● Work to complete
Retype only what runs from the first line of the listing to the line holding "the awesome things", both included. Do not retype the pictures.

● Given records
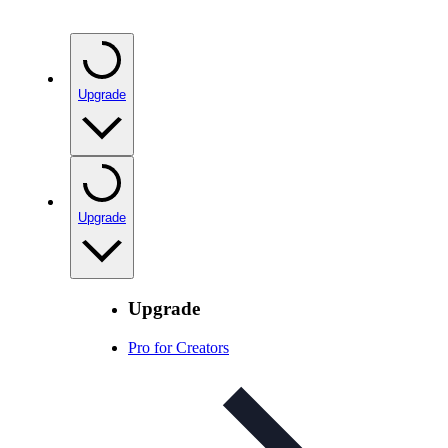
Upgrade
Upgrade
Upgrade
Pro for Creators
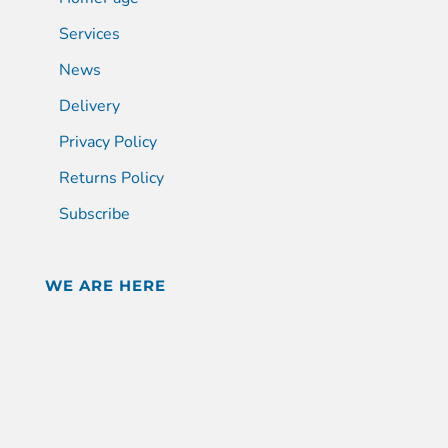
Services
News
Delivery
Privacy Policy
Returns Policy
Subscribe
WE ARE HERE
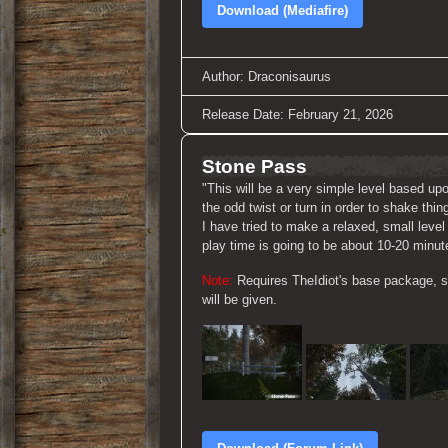
Download (Mediafire)
Author: Draconisaurus
Release Date: February 21, 2026
Stone Pass
"This will be a very simple level based up
the odd twist or turn in order to shake th
I have tried to make a relaxed, small leve
play time is going to be about 10-20 minut
Note:
Requires TheIdiot's base package, so
will be given.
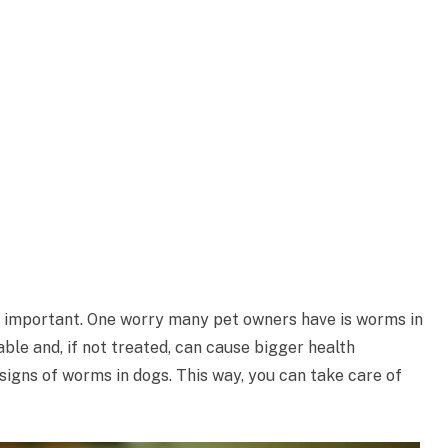
y important. One worry many pet owners have is worms in
e and, if not treated, can cause bigger health
 signs of worms in dogs. This way, you can take care of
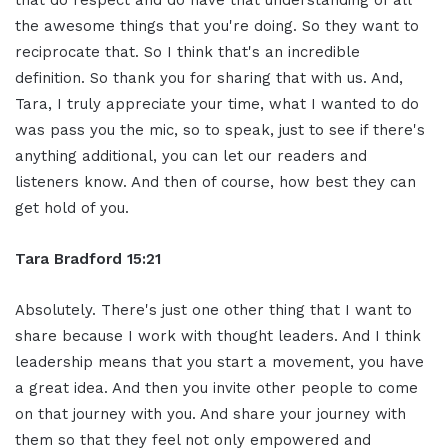
that do respect and do have that understanding of all
the awesome things that you're doing. So they want to
reciprocate that. So I think that's an incredible
definition. So thank you for sharing that with us. And,
Tara, I truly appreciate your time, what I wanted to do
was pass you the mic, so to speak, just to see if there's
anything additional, you can let our readers and
listeners know. And then of course, how best they can
get hold of you.
Tara Bradford 15:21
Absolutely. There's just one other thing that I want to
share because I work with thought leaders. And I think
leadership means that you start a movement, you have
a great idea. And then you invite other people to come
on that journey with you. And share your journey with
them so that they feel not only empowered and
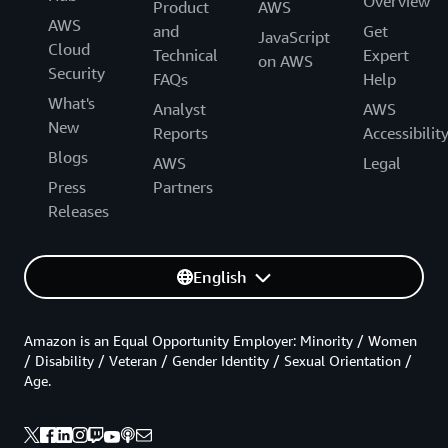
Overview
Product
AWS
AWS
and
Get
JavaScript
Cloud
Technical
Expert
on AWS
Security
FAQs
Help
What's
Analyst
AWS
New
Reports
Accessibilit
Blogs
AWS
Legal
Press
Partners
Releases
English
Amazon is an Equal Opportunity Employer: Minority / Women
/ Disability / Veteran / Gender Identity / Sexual Orientation /
Age.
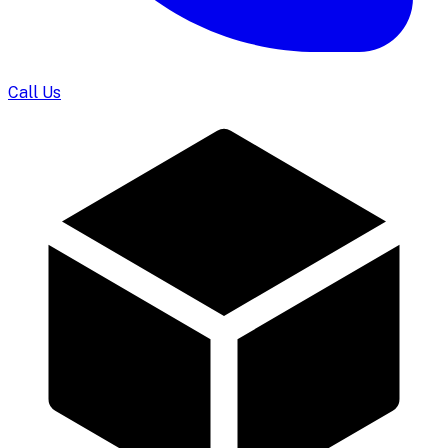
Call Us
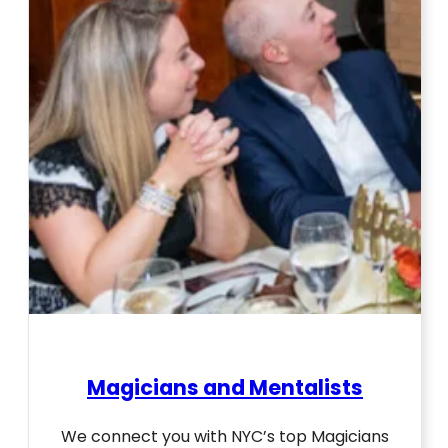
Magicians and Mentalists
We connect you with NYC’s top Magicians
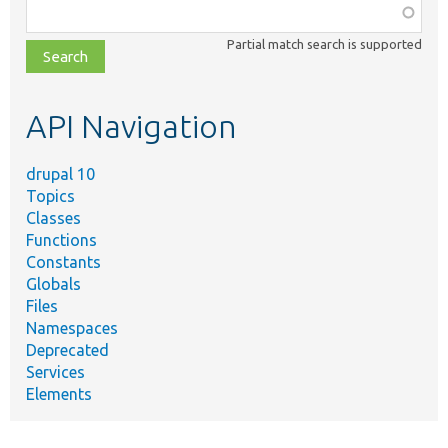
Function,
class,
Partial match search is supported
file,
topic,
etc.
API Navigation
drupal 10
Topics
Classes
Functions
Constants
Globals
Files
Namespaces
Deprecated
Services
Elements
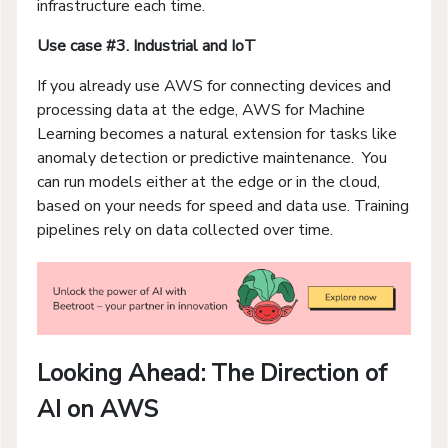
infrastructure each time.
Use case #3. Industrial and IoT
If you already use AWS for connecting devices and
processing data at the edge, AWS for Machine
Learning becomes a natural extension for tasks like
anomaly detection or predictive maintenance. You
can run models either at the edge or in the cloud,
based on your needs for speed and data use. Training
pipelines rely on data collected over time.
Looking Ahead: The Direction of
AI on AWS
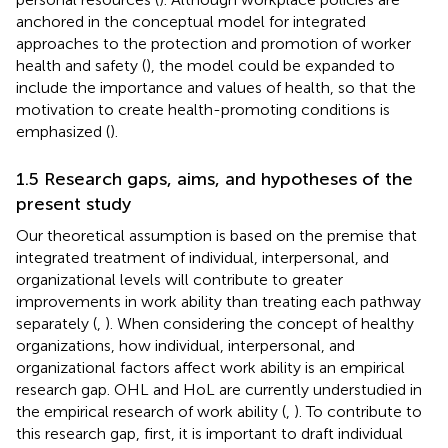
anchored in the conceptual model for integrated
approaches to the protection and promotion of worker
health and safety (
), the model could be expanded to
include the importance and values of health, so that the
motivation to create health-promoting conditions is
emphasized (
).
1.5 Research gaps, aims, and hypotheses of the
present study
Our theoretical assumption is based on the premise that
integrated treatment of individual, interpersonal, and
organizational levels will contribute to greater
improvements in work ability than treating each pathway
separately (
,
). When considering the concept of healthy
organizations, how individual, interpersonal, and
organizational factors affect work ability is an empirical
research gap. OHL and HoL are currently understudied in
the empirical research of work ability (
,
). To contribute to
this research gap, first, it is important to draft individual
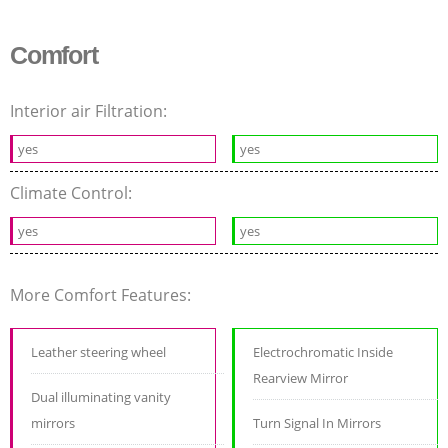
Comfort
Interior air Filtration:
yes
yes
Climate Control:
yes
yes
More Comfort Features:
Leather steering wheel
Electrochromatic Inside
Rearview Mirror
Dual illuminating vanity
mirrors
Turn Signal In Mirrors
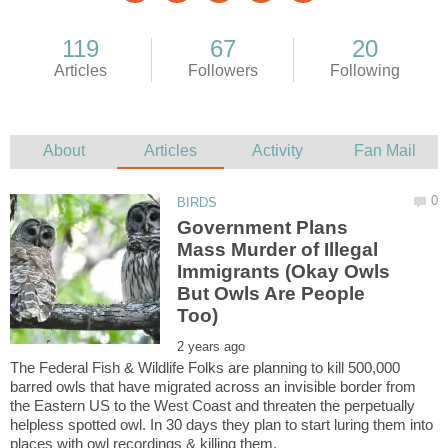
Government Plans
Mass Murder of Illegal
Immigrants (Okay Owls
But Owls Are People
The Federal Fish & Wildlife Folks are planning to kill 500,000
barred owls that have migrated across an invisible border from
the Eastern US to the West Coast and threaten the perpetually
helpless spotted owl. In 30 days they plan to start luring them into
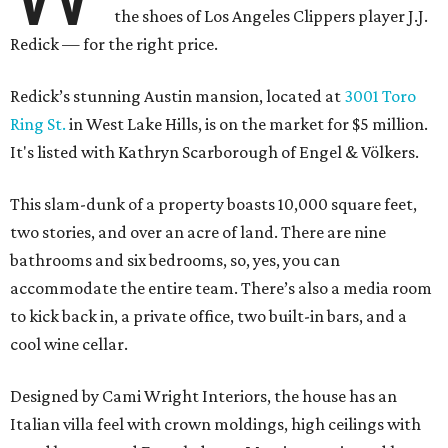
the shoes of Los Angeles Clippers player J.J.
Redick — for the right price.
Redick’s stunning Austin mansion, located at
3001 Toro
Ring St.
in West Lake Hills, is on the market for $5 million.
It's listed with Kathryn Scarborough of Engel & Völkers.
This slam-dunk of a property boasts 10,000 square feet,
two stories, and over an acre of land. There are nine
bathrooms and six bedrooms, so, yes, you can
accommodate the entire team. There’s also a media room
to kick back in, a private office, two built-in bars, and a
cool wine cellar.
Designed by Cami Wright Interiors, the house has an
Italian villa feel with crown moldings, high ceilings with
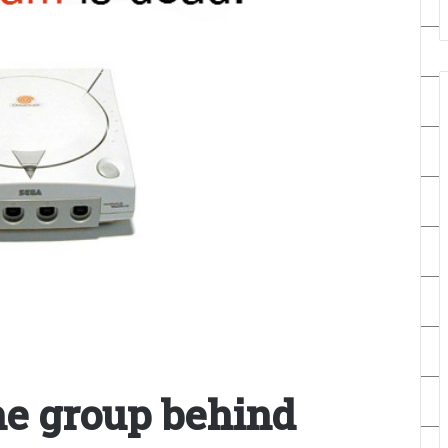
he group behind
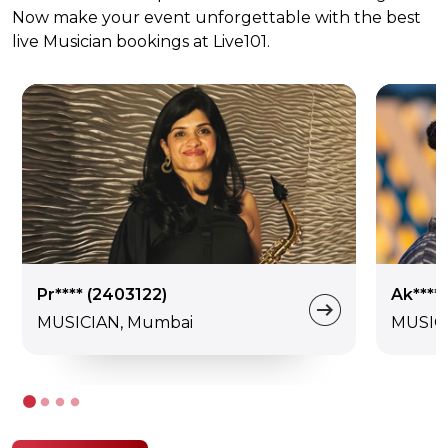
Now make your event unforgettable with the best
live Musician bookings at Live101.
Pr**** (2403122)
Ak****
MUSICIAN, Mumbai
MUSIC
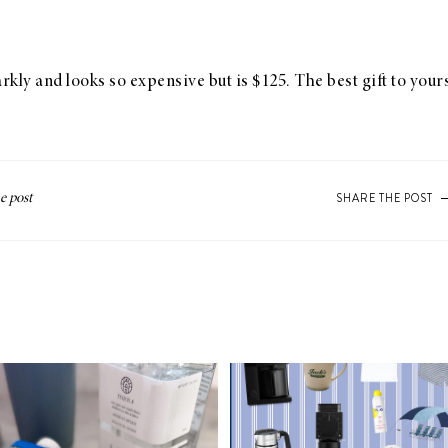
arkly and looks so expensive but is $125. The best gift to you
SHARE THE POST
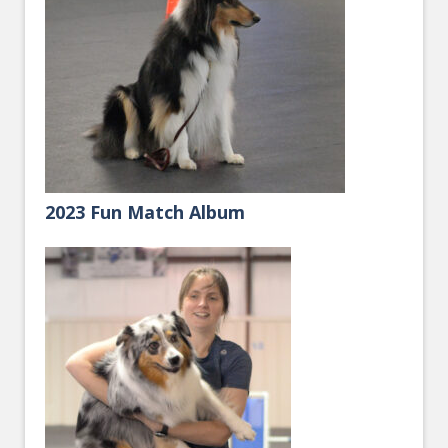
2023 Fun Match Album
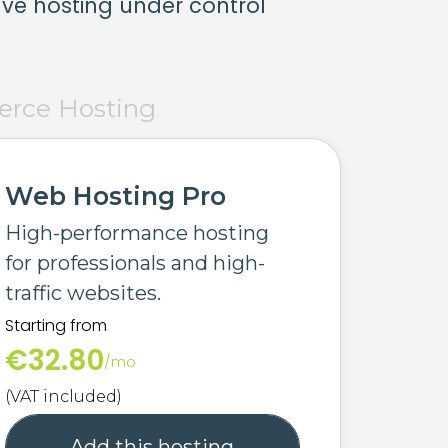
ve hosting under control
rce Hosting
Web Hosting Pro
High-performance hosting
for professionals and high-
traffic websites.
Starting from
€32.80
/mo
(VAT included)
Add this hosting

● Exercise result
Upgrade
Upgrade
Upgrade
Pro for Creators
Services
News
Delivery
Privacy Policy
Returns Policy
Subscribe
WE ARE HERE
Download (Mediafire)
Author: Draconisaurus
Release Date: February 21, 2026
Stone Pass
"This will be a very simple level based up
the odd twist or turn in order to shake th
I have tried to make a relaxed, small leve
play time is going to be about 10-20 minut
Note:
Requires TheIdiot's base package, so
will be given.
y important. One worry many pet owners have is worms in
e and, if not treated, can cause bigger health
 signs of worms in dogs. This way, you can take care of
that do respect and do have that understanding of all
the awesome things that you're doing. So they want to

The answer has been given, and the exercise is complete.